Corruption in Latin America is hampering development and investment in the construction industry

China’s willingness to invest in corrupt and risky countries with few sources of financing is also propping up authoritarianism in Latin America.

By GlobalData

Corruption in Latin America is one of the biggest threats in the region, hampering development and investment in critical sectors such as transport, energy and telecommunications with millions of dollars often ending up being exchanged in bribes for public works contracts.

The large number of construction projects being delayed or cancelled over the past years related to corruption scandals throughout the region is indicative of how corruption is harming the industry.

Corruption in LatAm construction industry

On 21 May, the first corruption trial of former Argentine president Cristina Fernández de Kirchner started. Ms Fernandez, who was president of Argentina for two terms, from 2007 until 2015, is being accused of accepting bribes from construction firms in exchange for lucrative public works contracts while president.

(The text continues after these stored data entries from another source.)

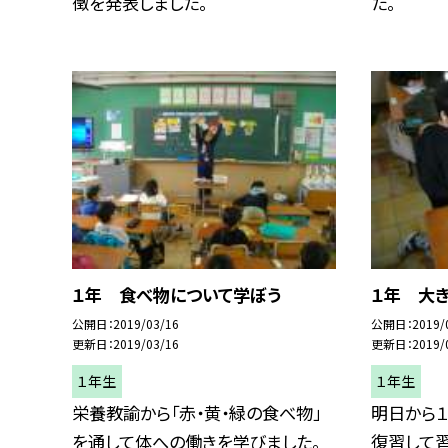
徴を発表しました。
た。
１年 食べ物について学ぼう
１年 大き
公開日
2019/03/16
公開日
2019/
更新日
2019/03/16
更新日
2019/
１年生
１年生
栄養教諭から「赤・黄・緑の食べ物」
明日から
を通して体への働きを学びました。
復習して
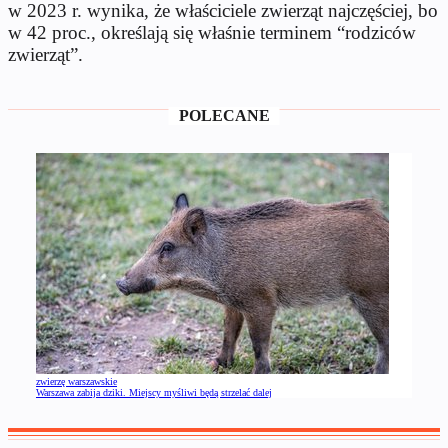
w 2023 r. wynika, że właściciele zwierząt najczęściej, bo
w 42 proc., określają się właśnie terminem “rodziców
zwierząt”.
POLECANE
zwierzę warszawskie
Warszawa zabija dziki. Miejscy myśliwi będą strzelać dalej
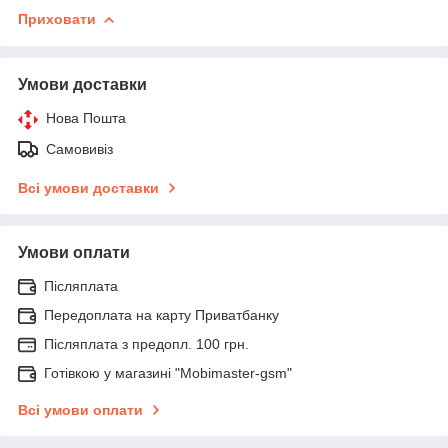
Приховати
Умови доставки
Нова Пошта
Самовивіз
Всі умови доставки
Умови оплати
Післяплата
Передоплата на карту Приватбанку
Післяплата з предопл. 100 грн.
Готівкою у магазині "Mobimaster-gsm"
Всі умови оплати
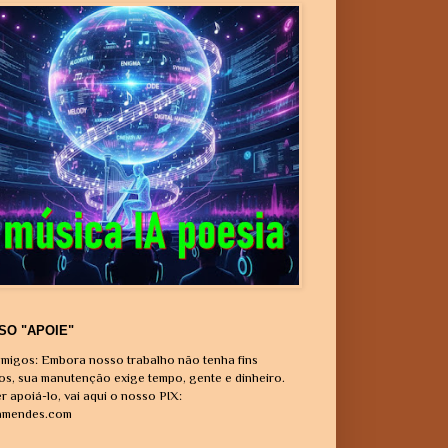
SO "APOIE"
migos: Embora nosso trabalho não tenha fins
vos, sua manutenção exige tempo, gente e dinheiro.
r apoiá-lo, vai aqui o nosso PIX:
amendes.com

In Peru, the last four presidents have been implicated of laundering money and accepting bribes in return of contracts related to the massive Odebrecht’s corruption scandal, with former president Alan Garcia committing suicide on 17 April as police arrived at his home to arrest him over allegations he took bribes from the Brazilian giant. In Brazil, hundreds of leading politicians and executives are also being accused and sent to jail over the same claims, including Odebrecht boss, Marcelo Odebrecht, and former president Lula Da Silva.

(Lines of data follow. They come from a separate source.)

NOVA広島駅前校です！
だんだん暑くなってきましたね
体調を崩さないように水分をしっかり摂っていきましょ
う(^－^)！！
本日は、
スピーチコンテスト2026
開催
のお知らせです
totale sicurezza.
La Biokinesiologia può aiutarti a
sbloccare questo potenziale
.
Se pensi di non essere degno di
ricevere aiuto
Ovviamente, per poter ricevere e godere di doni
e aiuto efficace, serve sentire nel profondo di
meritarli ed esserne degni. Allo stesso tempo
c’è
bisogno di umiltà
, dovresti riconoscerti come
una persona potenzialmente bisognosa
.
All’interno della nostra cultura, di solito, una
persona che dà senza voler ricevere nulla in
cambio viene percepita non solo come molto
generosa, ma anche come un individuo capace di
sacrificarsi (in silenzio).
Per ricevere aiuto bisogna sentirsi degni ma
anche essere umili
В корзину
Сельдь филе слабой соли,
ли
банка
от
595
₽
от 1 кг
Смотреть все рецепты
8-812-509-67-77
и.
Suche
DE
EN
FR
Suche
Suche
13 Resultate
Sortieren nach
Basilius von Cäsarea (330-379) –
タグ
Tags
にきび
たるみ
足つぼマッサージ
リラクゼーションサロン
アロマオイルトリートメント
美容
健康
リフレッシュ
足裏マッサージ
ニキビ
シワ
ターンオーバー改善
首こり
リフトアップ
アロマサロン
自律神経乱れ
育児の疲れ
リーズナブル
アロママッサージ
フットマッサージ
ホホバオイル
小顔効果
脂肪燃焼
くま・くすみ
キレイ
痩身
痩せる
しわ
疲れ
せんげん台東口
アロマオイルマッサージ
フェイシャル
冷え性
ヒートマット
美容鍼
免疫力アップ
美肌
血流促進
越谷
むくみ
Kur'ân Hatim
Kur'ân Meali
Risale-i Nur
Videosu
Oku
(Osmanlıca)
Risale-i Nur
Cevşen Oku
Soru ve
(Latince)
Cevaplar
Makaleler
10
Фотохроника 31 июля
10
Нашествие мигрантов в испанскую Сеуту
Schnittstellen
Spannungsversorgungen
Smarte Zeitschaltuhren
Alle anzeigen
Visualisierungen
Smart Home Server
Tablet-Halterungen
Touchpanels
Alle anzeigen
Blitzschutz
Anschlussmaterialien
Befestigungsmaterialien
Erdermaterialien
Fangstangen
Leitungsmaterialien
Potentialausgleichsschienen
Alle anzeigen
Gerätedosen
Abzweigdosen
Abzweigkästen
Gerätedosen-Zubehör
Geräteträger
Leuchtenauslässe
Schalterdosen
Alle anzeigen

The Odebrecht corruption scandal that started in Brazil in 2014 and spread throughout countries in Latin America in the following years is one of the most notable examples of the widespread presence of corrupt practices in the region. Odebrecht is one of the companies that were involved in the so-called ‘Operacao Lava Jato’ corruption investigation where dozens of companies admitted paying bribes to politicians and officials in exchange for contracts with Petrobras, Brazil’s state oil firm.

For many years, Odebrecht has built some of Latin America’s most important infrastructure projects. But in December 2016, the firm was forced to acknowledge it has paid around US$788 million in bribes to government officials in 12 countries in order to secure public works contracts dating back more than a decade. These countries include Brazil, Argentina, Colombia, Peru, Venezuela, Mexico and Ecuador.

Nevertheless, on 2 May, the Brazilian conglomerate rebranded as OEC and replaced its logo from red to green, blue and grey in an attempt to distance itself from the number of investigations, saying that it is embarking on a “transformational journey”. However, given the ongoing number of investigations currently taking place and new cases being uncovered across the region, it appears that the company’s massive scandal still has some way to go.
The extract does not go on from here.